Concern Emerge Over Web Filtering Software In China
According to the chief of a Chinese advisory group of Internet standards, a directive by the Government of China mandating the fitting of advanced Internet filtering program on all new PCs may well make Chinese users vulnerable to spyware under government's control.
Said Chairman Charles Mok of the Internet Society, Hong Kong that he thought the directive imposed an element of suspicion at the consumers' end. Aljazeera reported this on June 9, 2009.
Previously Government of China had directed that all PCs to be sold from July 1, 2009 must have the "Green Dam-Youth Escort" software. The purpose of this Internet filtering application, according to authorities, is to safeguard the younger generation from pornography. Further, the Ministry of Industry and Information Technology has spent 41.7m Yuan ($6.1m) towards developing the software that would be shipped with new computers.
Also, all computer manufacturers in China have been sent the directive. But, it is said that they are irksome about the new regulation, however, not as much as to oppose authorities.
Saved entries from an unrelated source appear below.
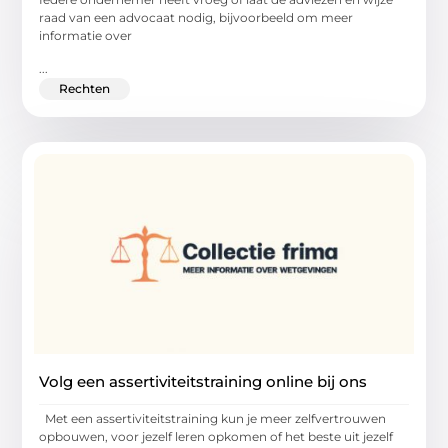
raad van een advocaat nodig, bijvoorbeeld om meer
informatie over
...
Rechten
Volg een assertiviteitstraining online bij ons
Met een assertiviteitstraining kun je meer zelfvertrouwen
opbouwen, voor jezelf leren opkomen of het beste uit jezelf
The reason attributed to this annoyance is that there isn't sufficient time before July 1 by when the massive production output could be added with the application.
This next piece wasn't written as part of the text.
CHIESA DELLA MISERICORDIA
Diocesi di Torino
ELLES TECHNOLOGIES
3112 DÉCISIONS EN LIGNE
Moreover, the period of introducing the directive is also the time when there is apprehension among the Internet and computer industry players of too high a government tax on repression and censorship that they would be comfortable to pay.
Nonetheless, officials have described as untrue a piece of media news, which says that spyware would be loaded onto Chinese PCs to regulate the country's Internet users. State the authorities that pornography filtering program planned for loading onto computers isn't sophisticated enough to the job of spyware.
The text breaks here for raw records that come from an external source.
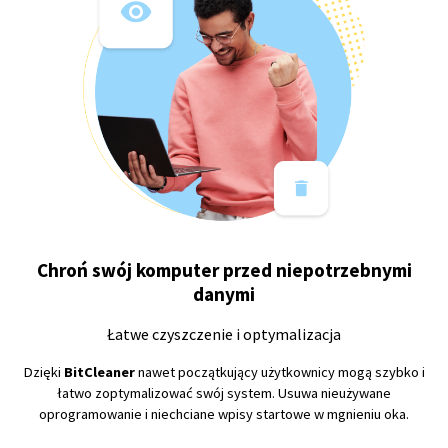
Chroń swój komputer przed niepotrzebnymi
danymi
Łatwe czyszczenie i optymalizacja
Dzięki
BitCleaner
nawet początkujący użytkownicy mogą szybko i
łatwo zoptymalizować swój system. Usuwa nieużywane
oprogramowanie i niechciane wpisy startowe w mgnieniu oka.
Thus, according to Deputy Chief Liu Zhengrong of the State Council Information's Internet Affairs Bureau, the software to be installed is created to filter the Internet from pornography and just that. ChinaDaily reported this on June 10, 2009.
Meanwhile, security specialists stated the issue isn't the first of its kind in China for, during 2007, authorities similarly ordered Chinese operators of online games to include anti-addiction program within their games.